This was not a problem in early cases, which relied on actual possession of indecent images. But the length of time since the alleged offences occurred — Landslide shut in 1999 — meant that in many cases, there were no indecent images, just the record of name and credit card details.

Here, the American evidence that having paid to get into Landslide meant having paid to access child porn has become crucial. Many of the accused argue that their card details could have been stolen and used without their knowledge, or admit that they used Landslide, but for adult material.

The NCS detective who found the real, innocuous Landslide front page in the American police files acted quickly to make it available to police forces and prosecutors. But nobody seems to have paid attention to the contradiction this created in the Operation Ore evidence. Nor did they apparently notice that there were now two, utterly different “Landslide front pages” presented in Operation Ore prosecutions — one totally incriminating, the other (and accurate) page quite innocuous.

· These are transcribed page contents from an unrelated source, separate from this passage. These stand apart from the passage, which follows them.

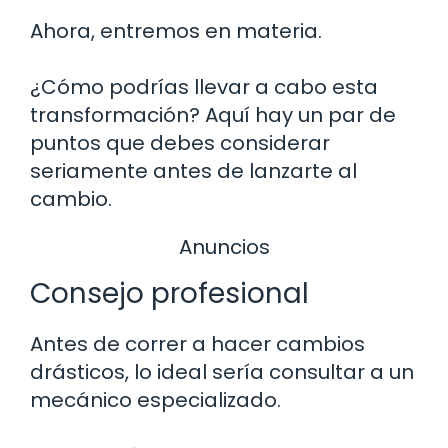
Ahora, entremos en materia.
¿Cómo podrías llevar a cabo esta
transformación? Aquí hay un par de
puntos que debes considerar
seriamente antes de lanzarte al
cambio.
Anuncios
Consejo profesional
Antes de correr a hacer cambios
drásticos, lo ideal sería consultar a un
mecánico especializado.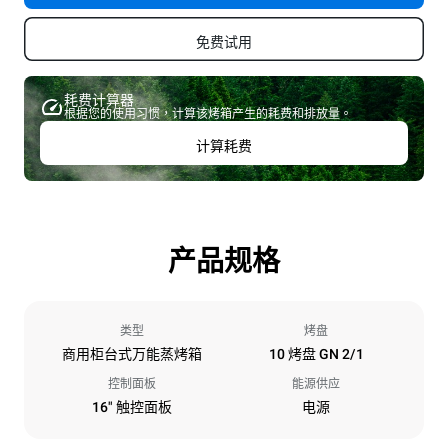
免费试用
耗费计算器
根据您的使用习惯，计算该烤箱产生的耗费和排放量。
计算耗费
产品规格
类型
烤盘
商用柜台式万能蒸烤箱
10 烤盘 GN 2/1
控制面板
能源供应
16" 触控面板
电源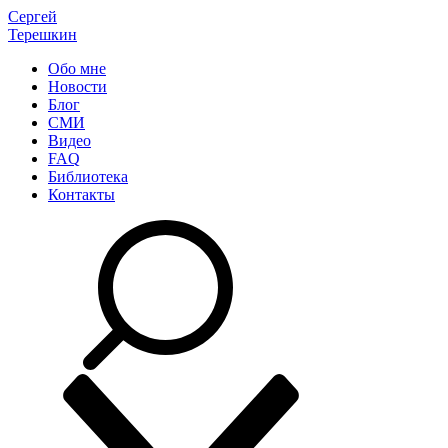
Сергей
Терешкин
Обо мне
Новости
Блог
СМИ
Видео
FAQ
Библиотека
Контакты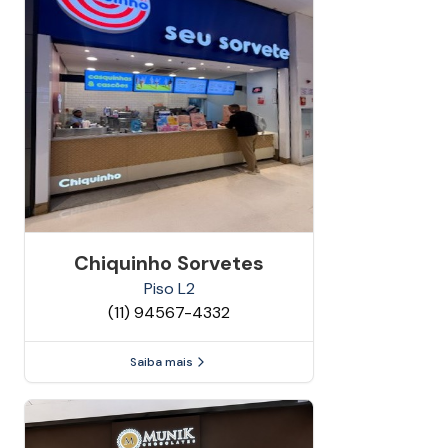
Chiquinho Sorvetes
Piso
L2
(11) 94567-4332
Saiba mais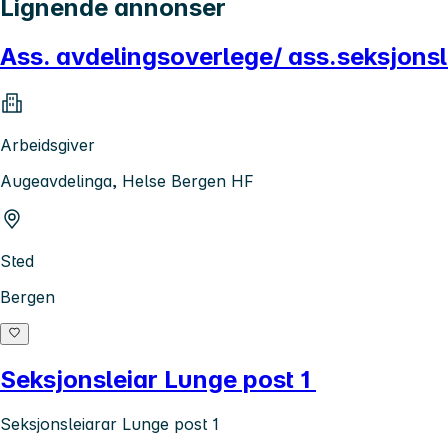
Lignende annonser
Ass. avdelingsoverlege/ ass.seksjonsl
Arbeidsgiver
Augeavdelinga, Helse Bergen HF
Sted
Bergen
Seksjonsleiar Lunge post 1
Seksjonsleiarar Lunge post 1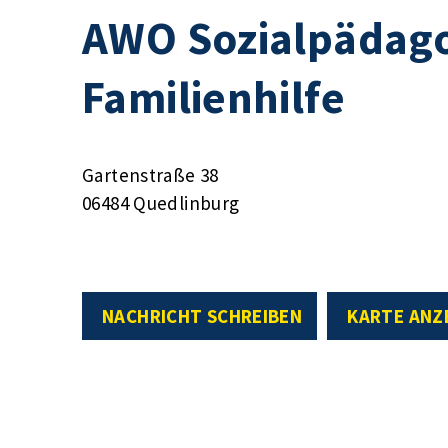
AWO Sozialpädag
Familienhilfe
Gartenstraße 38
06484 Quedlinburg
NACHRICHT SCHREIBEN
KARTE ANZ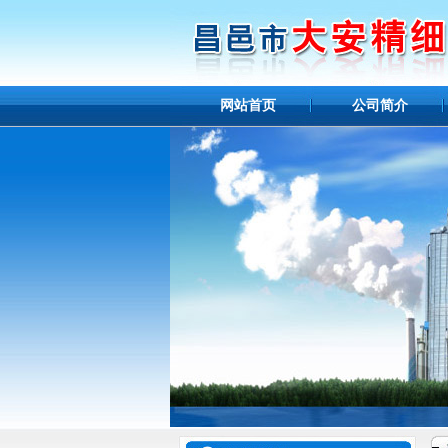
网站首页
公司简介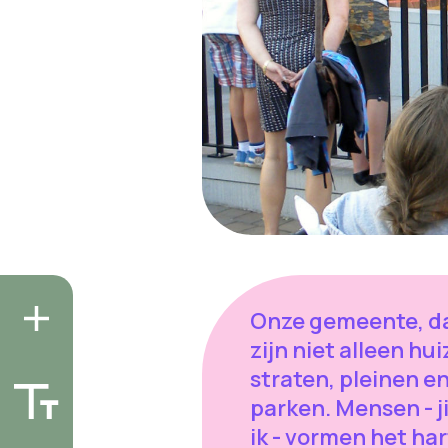
Onze gemeente, d
zijn niet alleen hui
straten, pleinen e
parken. Mensen - ji
ik - vormen het har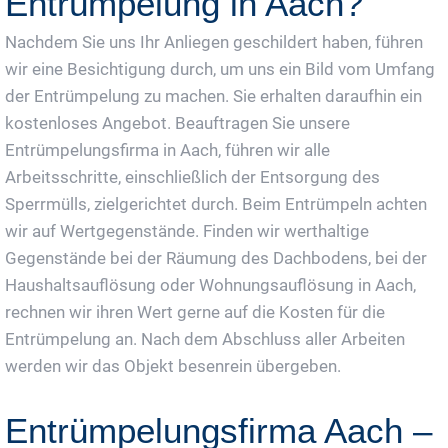
Entrümpelung in Aach?
Nachdem Sie uns Ihr Anliegen geschildert haben, führen
wir eine Besichtigung durch, um uns ein Bild vom Umfang
der Entrümpelung zu machen. Sie erhalten daraufhin ein
kostenloses Angebot. Beauftragen Sie unsere
Entrümpelungsfirma in Aach, führen wir alle
Arbeitsschritte, einschließlich der Entsorgung des
Sperrmülls, zielgerichtet durch. Beim Entrümpeln achten
wir auf Wertgegenstände. Finden wir werthaltige
Gegenstände bei der Räumung des Dachbodens, bei der
Haushaltsauflösung oder Wohnungsauflösung in Aach,
rechnen wir ihren Wert gerne auf die Kosten für die
Entrümpelung an. Nach dem Abschluss aller Arbeiten
werden wir das Objekt besenrein übergeben.
Entrümpelungsfirma Aach –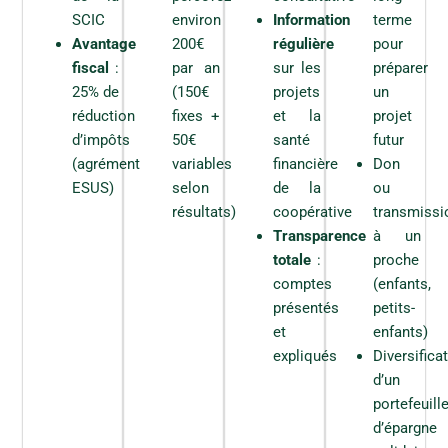
:
l
a
*
L
SCIC
environ
Information
terme
i
P
a
Date de souscription
c
é
Avantage
200€
régulière
pour
r
a
p
fiscal
:
par an
sur les
préparer
e
b
i
s
l
t
25% de
(150€
projets
un
p
e
e
réduction
fixes +
et la
projet
o
)
r
Lu et approuvé
*
n
*
d’impôts
50€
santé
futur
r
Lu et approuvé
s
e
(agrément
variables
financière
Don
a
*
b
ESUS)
selon
de la
ou
i
résultats)
coopérative
transmissi
l
Transparence
à un
i
t
totale
:
proche
é
comptes
(enfants,
Souscrire
d
e
présentés
petits-
s
et
enfants)
a
expliqués
Diversifica
s
s
d’un
o
portefeuill
c
i
d’épargne
é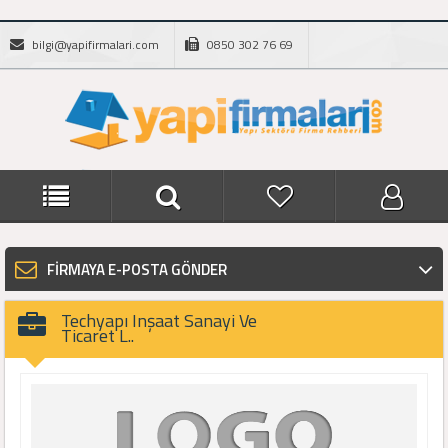
bilgi@yapifirmalari.com
0850 302 76 69
FİRMAYA E-POSTA GÖNDER
Techyapı Inşaat Sanayi Ve
Ticaret L..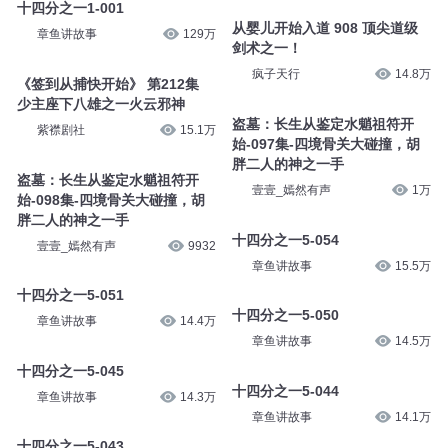
十四分之一1-001
从婴儿开始入道 908 顶尖道级
章鱼讲故事
129万
剑术之一！
疯子天行
14.8万
《签到从捕快开始》 第212集
少主座下八雄之一火云邪神
盗墓：长生从鉴定水魈祖符开
紫襟剧社
15.1万
始-097集-四境骨关大碰撞，胡
胖二人的神之一手
盗墓：长生从鉴定水魈祖符开
壹壹_嫣然有声
1万
始-098集-四境骨关大碰撞，胡
胖二人的神之一手
十四分之一5-054
壹壹_嫣然有声
9932
章鱼讲故事
15.5万
十四分之一5-051
十四分之一5-050
章鱼讲故事
14.4万
章鱼讲故事
14.5万
十四分之一5-045
十四分之一5-044
章鱼讲故事
14.3万
章鱼讲故事
14.1万
十四分之一5-043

The Texan investigators’ claims collapsed further in February this year, when Mead was cross-examined during an Operation Ore case held in Derby. Mead gave evidence by satellite video link. On oath, he admitted he and Nelson had only ever seen the “Click Here Child Porn” button appear once, at the very start of their investigation.

Mead also agreed they had provided British police with a photograph that did not show most of the page they had been looking at. Had they provided a full image, it would have been obvious that it was not, as they told the NCS, the “Landslide front page”. In evidence, Mead accepted the photograph had shown only part of the page. “The child porn link was at the bottom,” he agreed. He was asked: “In June 1999, it is likely that the ‘click here for child porn’ was not on the Landslide’s home page?” “Correct,” he replied.

The 2005 testimony contradicted what was said in sworn statements given to British police in October 2002. But despite these flaws being uncovered in the early part of 2003, Operation Ore accelerated. When police investigators found no evidence on seized computers, they did not assume the user might be innocent or had sought only legal, adult material. They were charged instead with “incitement”. These charges alleged that, simply by making a credit card payment through the internet, the child porn webmasters were encouraged to continue trafficking.

One of the targets was Robert Del Naja, frontman of the group Massive Attack, who was arrested in February 2003. All his computer equipment was seized. The case was dropped barely a month later. After being falsely arrested on child porn charges, Del Naja later described 2003 as the worst year of his life. “When the story was leaked to newspapers the human cost was horrible for me, my friends and family,” he said.

Many arrested Operation Ore suspects who were cleared because there was no evidence also found their names and details leaked to the press. Information about Del Naja was leaked to The Sun before investigations concluded. The same thing happened to Who guitarist Pete Townshend, who later admitted visiting child porn sites as part of a research project. The Sunday Times saw a complete copy of the Landslide British database of 7,200 names in January 2003.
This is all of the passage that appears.